COMING OUT: Have you? Would you? If so, how was it? If not, why not?
Outside of Mrs. B, there are only of couple of people who know both halves of me. At least, that I know of. I suppose that being relatively out there, there is always the risk of being “outed”, and I maintain a dignified “I don’t care” attitude on the matter. Thing is though, I do care.
I have managed over the years to tease apart the threads of gender, femininity and sexuality, weave them back together evenly, and normalize the joy I find in the discovery of the whole me. Exposing these facets of myself is so wildly life giving, so educational, so wonderful, and as great a gift I have found in life outside of the love that a few remarkable people shower on me.
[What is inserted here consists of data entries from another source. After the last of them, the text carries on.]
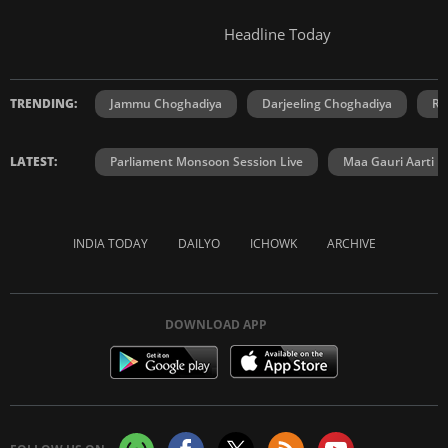
Headline Today
TRENDING:
Jammu Choghadiya
Darjeeling Choghadiya
Ra
LATEST:
Parliament Monsoon Session Live
Maa Gauri Aarti
INDIA TODAY
DAILYO
ICHOWK
ARCHIVE
DOWNLOAD APP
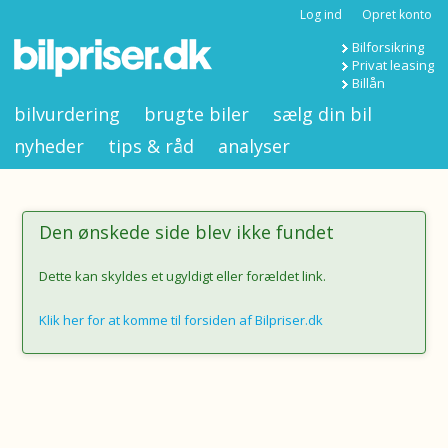
Log ind
Opret konto
Bilforsikring
Privat leasing
Billån
bilvurdering
brugte biler
sælg din bil
nyheder
tips & råd
analyser
Den ønskede side blev ikke fundet
Dette kan skyldes et ugyldigt eller forældet link.
Klik her for at komme til forsiden af Bilpriser.dk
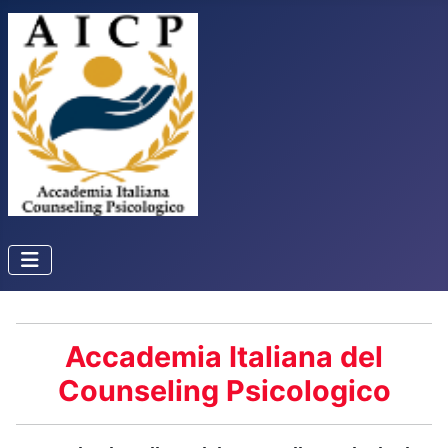
Accademia Italiana del
Counseling Psicologico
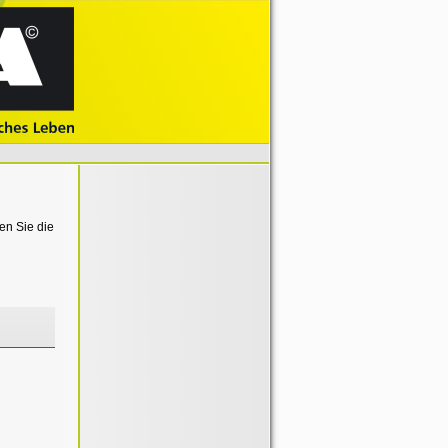
en Sie die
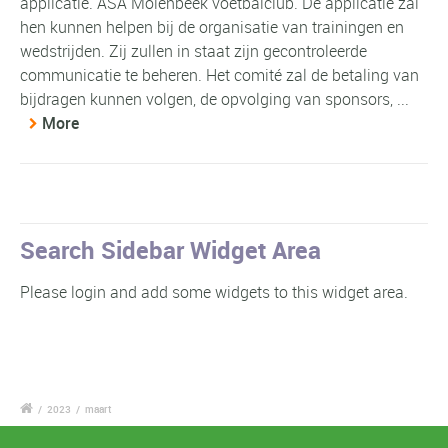
applicatie. ASA Molenbeek voetbalclub. De applicatie zal
hen kunnen helpen bij de organisatie van trainingen en
wedstrijden. Zij zullen in staat zijn gecontroleerde
communicatie te beheren. Het comité zal de betaling van
bijdragen kunnen volgen, de opvolging van sponsors, ...
More
Search Sidebar Widget Area
Please login and add some widgets to this widget area.
/
2023
/
maart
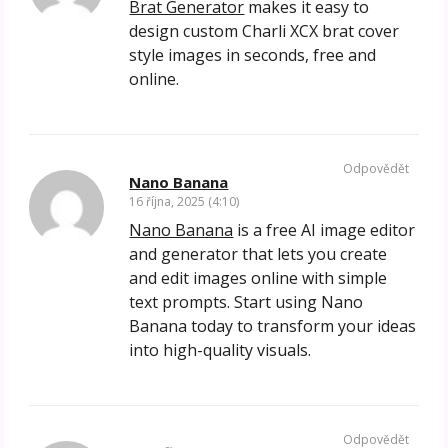
Brat Generator
makes it easy to
design custom Charli XCX brat cover
style images in seconds, free and
online.
Odpovědět
Nano Banana
16 října, 2025 (4:10)
Nano Banana
is a free AI image editor
and generator that lets you create
and edit images online with simple
text prompts. Start using Nano
Banana today to transform your ideas
into high-quality visuals.
Odpovědět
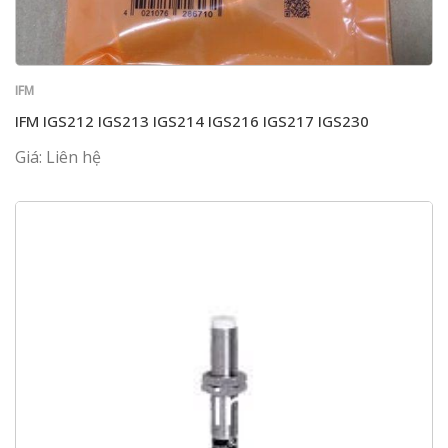
IFM
IFM IGS212 IGS213 IGS214 IGS216 IGS217 IGS230
Giá: Liên hệ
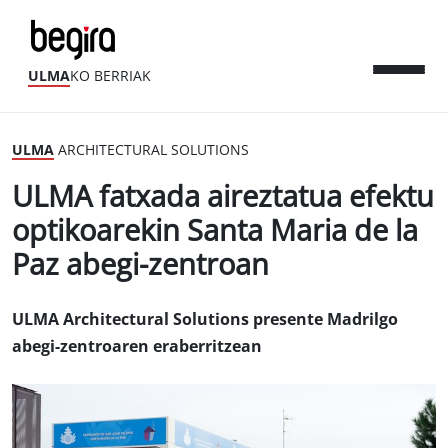
ULMA
KO BERRIAK
ULMA
ARCHITECTURAL SOLUTIONS
ULMA fatxada aireztatua efektu
optikoarekin Santa Maria de la
Paz abegi-zentroan
ULMA Architectural Solutions presente Madrilgo
abegi-zentroaren eraberritzean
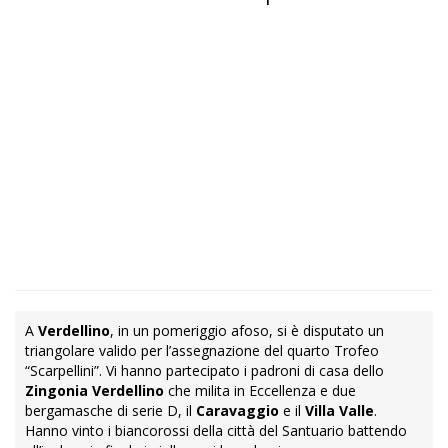
A
Verdellino
, in un pomeriggio afoso, si è disputato un
triangolare valido per l’assegnazione del quarto Trofeo
“Scarpellini”. Vi hanno partecipato i padroni di casa dello
Zingonia Verdellino
che milita in Eccellenza e due
bergamasche di serie D, il
Caravaggio
e il
Villa Valle
.
Hanno vinto i biancorossi della città del Santuario battendo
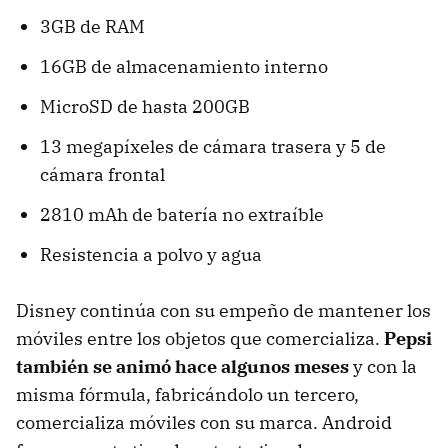
3GB de RAM
16GB de almacenamiento interno
MicroSD de hasta 200GB
13 megapíxeles de cámara trasera y 5 de
cámara frontal
2810 mAh de batería no extraíble
Resistencia a polvo y agua
Disney continúa con su empeño de mantener los
móviles entre los objetos que comercializa.
Pepsi
también se animó hace algunos meses
y con la
misma fórmula, fabricándolo un tercero,
comercializa móviles con su marca. Android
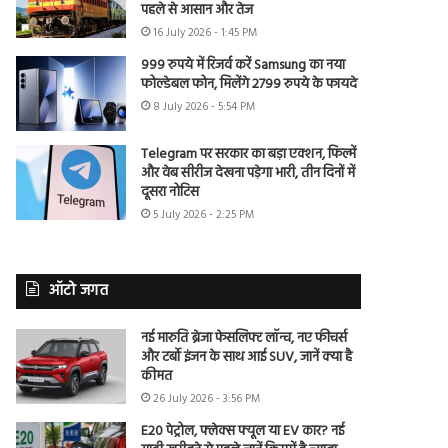
पहले से आसान और तेज
16 July 2026 - 1:45 PM
999 रुपये में रिजर्व करें Samsung का नया
फोल्डेबल फोन, मिलेंगे 2799 रुपये के फायदे
8 July 2026 - 5:54 PM
Telegram पर सरकार का बड़ा एक्शन, फिल्में
और वेब सीरीज देखना पड़ेगा भारी, तीन दिनों में
दूसरा नोटिस
5 July 2026 - 2:25 PM
ऑटो जगत
नई मारुति ब्रेजा फेसलिफ्ट लॉन्च, नए फीचर्स
और टर्बो इंजन के साथ आई SUV, जानें क्या है
कीमत
26 July 2026 - 3:56 PM
E20 पेट्रोल, फ्लेक्स फ्यूल या EV कार? नई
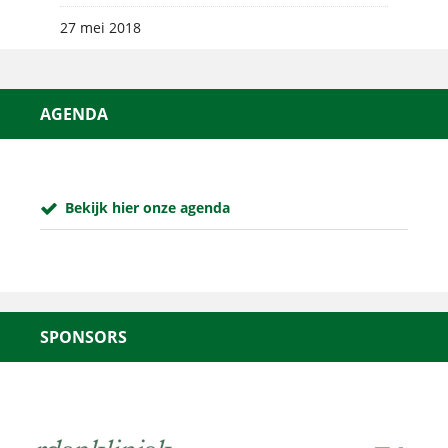
27 mei 2018
AGENDA
Bekijk hier onze agenda
SPONSORS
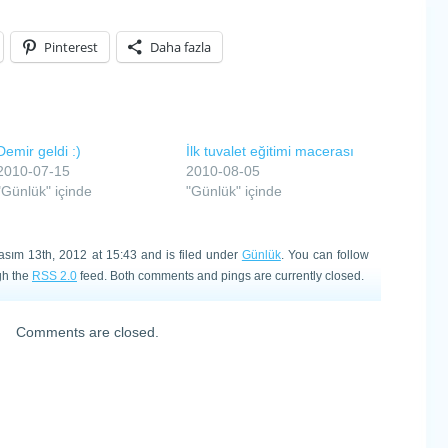
Pinterest
Daha fazla
Demir geldi :)
İlk tuvalet eğitimi macerası
2010-07-15
2010-08-05
"Günlük" içinde
"Günlük" içinde
asım 13th, 2012 at 15:43 and is filed under
Günlük
. You can follow
gh the
RSS 2.0
feed. Both comments and pings are currently closed.
Comments are closed.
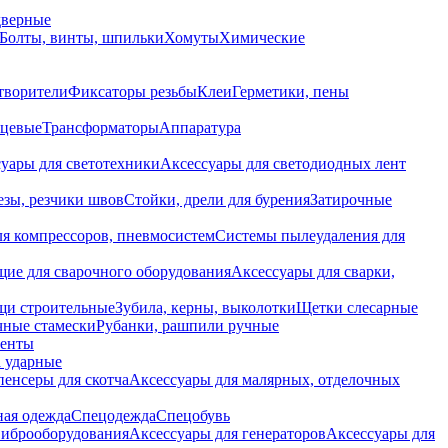
дверные
Болты, винты, шпильки
Хомуты
Химические
творители
Фиксаторы резьбы
Клеи
Герметики, пены
нцевые
Трансформаторы
Аппаратура
уары для светотехники
Аксессуары для светодиодных лент
езы, резчики швов
Стойки, дрели для бурения
Затирочные
ля компрессоров, пневмосистем
Системы пылеудаления для
ие для сварочного оборудования
Аксессуары для сварки,
щи строительные
Зубила, керны, выколотки
Щетки слесарные
чные стамески
Рубанки, рашпили ручные
енты
 ударные
енсеры для скотча
Аксессуары для малярных, отделочных
ная одежда
Спецодежда
Спецобувь
виброоборудования
Аксессуары для генераторов
Аксессуары для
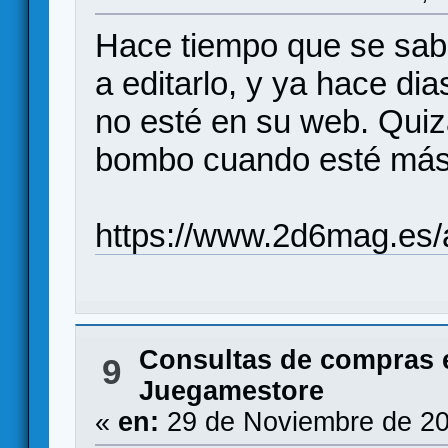
Hace tiempo que se sabí
a editarlo, y ya hace di
no esté en su web. Quiz
bombo cuando esté más 
https://www.2d6mag.e
Consultas de compras 
9
Juegamestore
«
en:
29 de Noviembre de 20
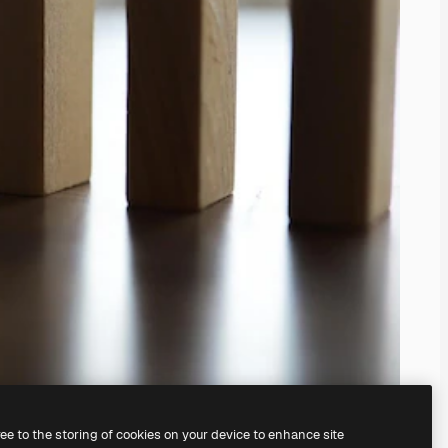
ree to the storing of cookies on your device to enhance site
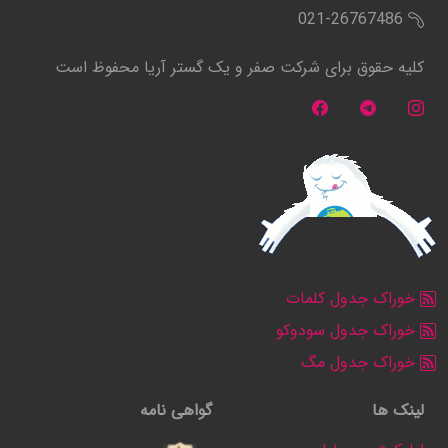
021-26767486
کلیه حقوق برای شرکت صفر و یک گستر آریا محفوظ است
خوراک جدول کلمات
خوراک جدول سودوکو
خوراک جدول مگ
لینک ها
گواهی نامه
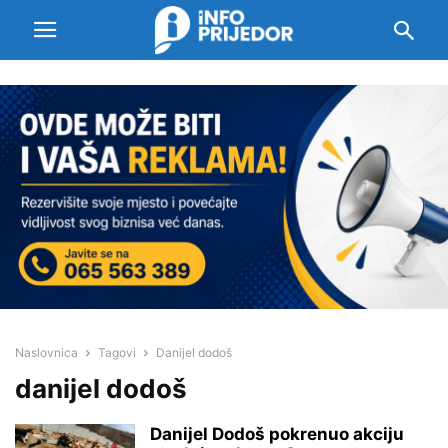
Naslovnica
Tagovi
Danijel dodoš
danijel dodoš
Danijel Dodoš pokrenuo akciju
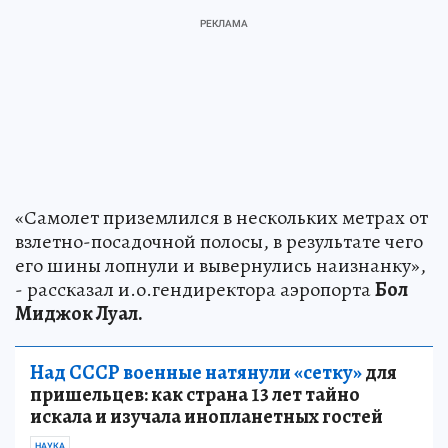
«Самолет приземлился в нескольких метрах от
взлетно-посадочной полосы, в результате чего
его шины лопнули и вывернулись наизнанку»,
- рассказал и.о.гендиректора аэропорта
Бол
Миджок Луал.
Над СССР военные натянули «сетку»
для
пришельцев: как страна 13 лет тайно
искала и изучала инопланетных гостей
НАУКА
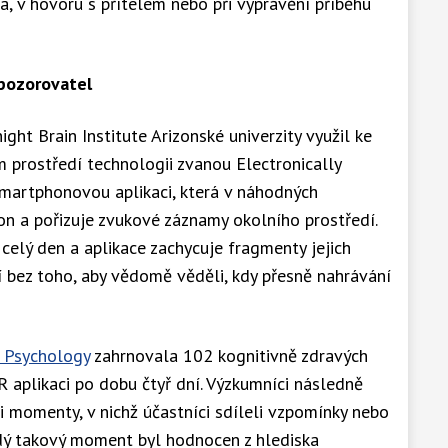
a, v hovoru s přítelem nebo při vyprávění příběhu
pozorovatel
ht Brain Institute Arizonské univerzity využil ke
m prostředí technologii zvanou Electronically
smartphonovou aplikaci, která v náhodných
fon a pořizuje zvukové záznamy okolního prostředí.
 celý den a aplikace zachycuje fragmenty jejich
 bez toho, aby vědomě věděli, kdy přesně nahrávání
n Psychology
zahrnovala 102 kognitivně zdravých
AR aplikaci po dobu čtyř dní. Výzkumníci následně
i momenty, v nichž účastníci sdíleli vzpomínky nebo
ždý takový moment byl hodnocen z hlediska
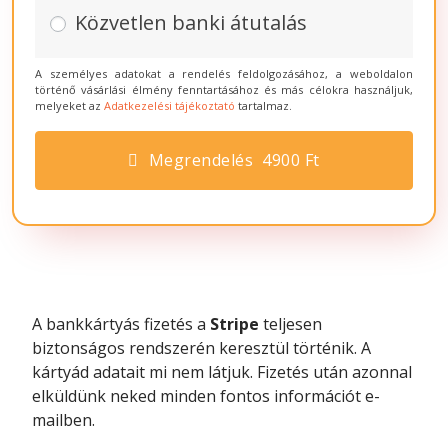
Közvetlen banki átutalás
A személyes adatokat a rendelés feldolgozásához, a weboldalon
történő vásárlási élmény fenntartásához és más célokra használjuk,
melyeket az
Adatkezelési tájékoztató
tartalmaz.
Megrendelés 4900 Ft
A bankkártyás fizetés a
Stripe
teljesen
biztonságos rendszerén keresztül történik. A
kártyád adatait mi nem látjuk. Fizetés után azonnal
elküldünk neked minden fontos információt e-
mailben.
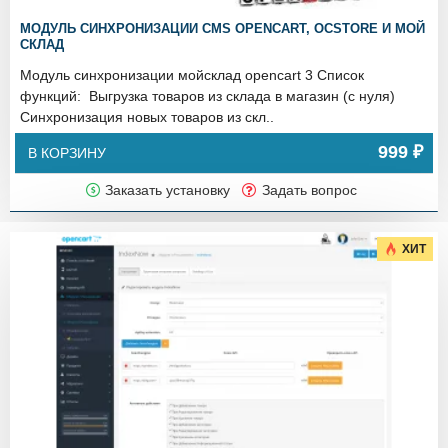
МОДУЛЬ СИНХРОНИЗАЦИИ CMS OPENCART, OCSTORE И МОЙ
СКЛАД
Модуль синхронизации мойсклад opencart 3 Список
функций: Выгрузка товаров из склада в магазин (с нуля)
Синхронизация новых товаров из скл..
999 ₽
В КОРЗИНУ
Заказать установку
Задать вопрос
ХИТ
But these discoveries, and the process of exposing them is a private, guarded thing.
My non-Petra life is good and full, and easy for the world around me to digest and respond to. A more broadly known Petra would add layers of complexity that I do not have the appetite to manage. I will not be broadly “out", by my own hand in any case.
THE WAY FORWARD: What’s next for you? What are your hopes - trans, or otherwise?
No real plans. I have a generalized hope that myself and Mrs. B can find a place where Petra is a little less vexatious a presence.
WORDS OF WISDOM: Anything you’d like to share to a younger you or to other trans people?
Be honest. Trust the people that love you. Breaking that trust is a far greater foul than any propensity you have for self-discovery. If you are in a relationship that means something to you, find a way to share your feelings.
Know that you are not alone. You already know somebody who feels the same way as you. There is another boy in your class, or another man at work who revels in the same delights, and wrestles with the same compulsions and confusions as you do. You just do not know who that boy or man is, and they do not suspect much of you either.
Get a grip. This is not a fever that will pass. It will return. Sorry to break the news, but you have a gift that you cannot return. If you do not care for it, unhappiness will be your inheritance.
Find a place to safely be you and share your differences. Like it or not, if you are under 30, yours is the vanguard generation. You are at the cutting edge of change, the continuance of an age old civil rights battle. You will face lower barriers to change than all of us a little older and grayer met. Your individual voice has a larger chorus to join. You know how to Google up your scene. Do it, and for goodness sake, graduate from virtual experience, get a little real life experience with other complex and beautiful people in while your complexion is still that good.
Dress appropriately. Divide your age by 2 and add 7 years when dressing. This formula will get you to age appropriate. Dress for your setting. Fishnets, short skirts and strappy sandals are not commonly sited Saturday afternoon at the mall. Be spectacular, do not be a spectacle.